Carbon Mapping

Artificial bee colony feature selection algorithm combined with machine learning algorithms to predict vertical and lateral distribution of soil organic matter in South Dakota, USA

Table of Contents

Video Abstract

Motivation

The objectives of this study were to determine the optimal profile depth functions for modeling the vertical distribution of SOM in the agriculture-dominated Big Sioux River watershed by comparing power, exponential, and equal area splines; to evaluate and test the applicability of the optimal depth function and data mining techniques (SVR and ANN) to predict the vertical and lateral distributions of the SOM; to explore whether prediction improvements could be achieved using a feature selection technique (artificial bee colony algorithm) compared with SVR and ANN models fed with all auxiliary variables; and to investigate the effects of different land uses on three-dimensional distribution of SOM density and total SOM in the study watershed.

Study area

The Big Sioux River (BSR) watershed covers an area of 21,033 km2 and is located in the eastern part of South Dakota, USA. The average annual temperature is 7.6 °C with minimum and maximum values of 7.3 and 22.7 °C during January and July months, respectively.

Depth functions

The 200 soil samples in the BSR watershed were downloaded from Soil Survey Geographic Data (SSURGO). To standardize soil depths, the three most common depth functions (i.e. power, logarithmic and spline functions) were fitted to the measured data and SOM data was then derived with 0–0.05, 0.05–0.15, 0.15–0.30, 0.30–0.60, 0.60–1.00 and 1.00–2.00 m as the standard depths for digital soil mapping studies. The highest accuracy was achieved by the equal-area quadratic splines.

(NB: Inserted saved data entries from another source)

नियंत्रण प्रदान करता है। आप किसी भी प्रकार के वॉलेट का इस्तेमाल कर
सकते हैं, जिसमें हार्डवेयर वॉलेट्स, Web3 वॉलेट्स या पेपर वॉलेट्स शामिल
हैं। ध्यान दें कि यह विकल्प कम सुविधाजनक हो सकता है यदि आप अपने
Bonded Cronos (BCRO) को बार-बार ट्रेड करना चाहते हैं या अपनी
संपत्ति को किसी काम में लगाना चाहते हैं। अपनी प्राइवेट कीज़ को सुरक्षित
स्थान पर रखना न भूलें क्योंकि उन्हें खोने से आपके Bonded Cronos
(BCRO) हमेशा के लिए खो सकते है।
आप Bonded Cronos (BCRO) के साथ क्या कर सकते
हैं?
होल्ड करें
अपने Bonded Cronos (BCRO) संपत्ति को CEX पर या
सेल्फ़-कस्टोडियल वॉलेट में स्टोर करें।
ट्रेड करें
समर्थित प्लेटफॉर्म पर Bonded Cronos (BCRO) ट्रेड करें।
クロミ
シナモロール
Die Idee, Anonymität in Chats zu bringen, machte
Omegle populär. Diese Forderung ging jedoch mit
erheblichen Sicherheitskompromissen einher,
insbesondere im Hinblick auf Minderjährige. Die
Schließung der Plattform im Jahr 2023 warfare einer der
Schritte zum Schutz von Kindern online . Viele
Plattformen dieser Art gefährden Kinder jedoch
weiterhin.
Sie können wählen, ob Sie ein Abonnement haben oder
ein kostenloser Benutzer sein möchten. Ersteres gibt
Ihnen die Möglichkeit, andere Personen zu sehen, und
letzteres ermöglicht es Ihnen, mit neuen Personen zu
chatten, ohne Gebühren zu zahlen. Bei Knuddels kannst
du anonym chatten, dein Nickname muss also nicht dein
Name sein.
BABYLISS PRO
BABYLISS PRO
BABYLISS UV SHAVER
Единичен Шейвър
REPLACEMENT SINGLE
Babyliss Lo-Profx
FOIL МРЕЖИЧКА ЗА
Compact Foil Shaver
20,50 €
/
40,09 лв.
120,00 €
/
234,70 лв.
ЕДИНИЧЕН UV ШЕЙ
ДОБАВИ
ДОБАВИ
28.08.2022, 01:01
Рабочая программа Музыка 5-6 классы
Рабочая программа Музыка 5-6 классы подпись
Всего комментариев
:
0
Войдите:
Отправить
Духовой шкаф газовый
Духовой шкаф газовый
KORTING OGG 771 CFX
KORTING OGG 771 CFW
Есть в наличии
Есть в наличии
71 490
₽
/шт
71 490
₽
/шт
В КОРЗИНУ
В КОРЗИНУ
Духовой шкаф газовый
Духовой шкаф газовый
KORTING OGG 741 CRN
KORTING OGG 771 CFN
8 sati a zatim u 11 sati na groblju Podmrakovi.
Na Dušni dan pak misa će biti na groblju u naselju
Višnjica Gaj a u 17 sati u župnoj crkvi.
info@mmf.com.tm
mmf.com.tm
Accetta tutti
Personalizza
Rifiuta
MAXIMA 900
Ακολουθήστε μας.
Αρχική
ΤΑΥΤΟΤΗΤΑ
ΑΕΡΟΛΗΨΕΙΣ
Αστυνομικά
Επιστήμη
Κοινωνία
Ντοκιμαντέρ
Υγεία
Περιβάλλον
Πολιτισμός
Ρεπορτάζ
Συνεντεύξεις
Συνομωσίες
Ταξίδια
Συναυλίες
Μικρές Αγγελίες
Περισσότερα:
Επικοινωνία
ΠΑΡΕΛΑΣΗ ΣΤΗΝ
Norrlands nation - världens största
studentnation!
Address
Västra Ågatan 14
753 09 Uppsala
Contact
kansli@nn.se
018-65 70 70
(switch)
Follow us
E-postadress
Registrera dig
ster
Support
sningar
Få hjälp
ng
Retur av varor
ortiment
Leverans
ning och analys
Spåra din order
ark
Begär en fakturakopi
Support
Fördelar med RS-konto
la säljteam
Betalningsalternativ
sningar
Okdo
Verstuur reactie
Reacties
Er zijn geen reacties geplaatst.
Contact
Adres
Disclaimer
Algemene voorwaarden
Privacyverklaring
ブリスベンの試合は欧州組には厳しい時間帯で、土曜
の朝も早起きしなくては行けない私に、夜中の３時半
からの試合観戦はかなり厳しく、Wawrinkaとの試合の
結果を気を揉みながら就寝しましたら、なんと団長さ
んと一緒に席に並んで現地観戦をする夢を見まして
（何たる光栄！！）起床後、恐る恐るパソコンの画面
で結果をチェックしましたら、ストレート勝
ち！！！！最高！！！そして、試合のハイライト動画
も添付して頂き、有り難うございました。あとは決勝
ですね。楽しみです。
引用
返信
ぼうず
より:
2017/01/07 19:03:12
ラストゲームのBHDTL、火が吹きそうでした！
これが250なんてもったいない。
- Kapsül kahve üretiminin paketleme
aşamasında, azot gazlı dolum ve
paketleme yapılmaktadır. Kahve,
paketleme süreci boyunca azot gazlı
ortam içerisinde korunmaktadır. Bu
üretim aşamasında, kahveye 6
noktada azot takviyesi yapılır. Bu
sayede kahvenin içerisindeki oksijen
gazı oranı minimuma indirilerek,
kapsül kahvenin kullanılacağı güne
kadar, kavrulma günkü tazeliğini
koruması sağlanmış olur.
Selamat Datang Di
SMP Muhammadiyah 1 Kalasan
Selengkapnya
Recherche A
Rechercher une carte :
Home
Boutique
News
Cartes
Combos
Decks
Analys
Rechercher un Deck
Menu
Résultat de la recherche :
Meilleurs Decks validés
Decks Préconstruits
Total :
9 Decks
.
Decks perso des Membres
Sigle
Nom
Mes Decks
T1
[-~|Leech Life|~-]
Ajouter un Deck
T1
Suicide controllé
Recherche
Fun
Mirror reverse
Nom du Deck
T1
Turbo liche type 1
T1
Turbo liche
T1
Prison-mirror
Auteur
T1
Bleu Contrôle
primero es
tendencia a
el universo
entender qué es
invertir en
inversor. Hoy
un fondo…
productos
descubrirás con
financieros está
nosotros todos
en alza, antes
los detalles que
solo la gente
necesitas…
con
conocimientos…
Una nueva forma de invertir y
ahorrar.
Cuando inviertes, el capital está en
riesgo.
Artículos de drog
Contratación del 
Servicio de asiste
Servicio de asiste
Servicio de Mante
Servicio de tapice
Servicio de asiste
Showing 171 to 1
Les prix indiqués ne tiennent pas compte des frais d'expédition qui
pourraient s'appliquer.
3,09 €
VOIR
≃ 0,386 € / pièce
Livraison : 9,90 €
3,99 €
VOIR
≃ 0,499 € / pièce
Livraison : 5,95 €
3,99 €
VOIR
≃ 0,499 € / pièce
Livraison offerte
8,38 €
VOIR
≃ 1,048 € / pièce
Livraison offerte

Artificial bee colony algorithm

In the ABC algorithm, there are basically three different groups: employed bees, onlooker bees and scout bees. The numbers of employed and onlooker bees in this algorithm are equal to the number of solutions in the population. The position of a food source represents a possible solution to the optimization of a problem (i.e. feature selection), and the nectar amount of a food source corresponds to the quality (i.e. auxiliary variables) of the associated solution. Employed bees find a food source, store the food quality information, and pass this information to onlooker bees. Based on the information from the employed bees, the onlooker bees choose a good-quality food source and exploit it. The scout bees randomly search for new food sources around the nest.

Support vector regression

Support vector machines (SVM) are supervised learning models based on the statistical learning theory, which were initially developed for the classification of linearly separable classes of objects by hyperplanes.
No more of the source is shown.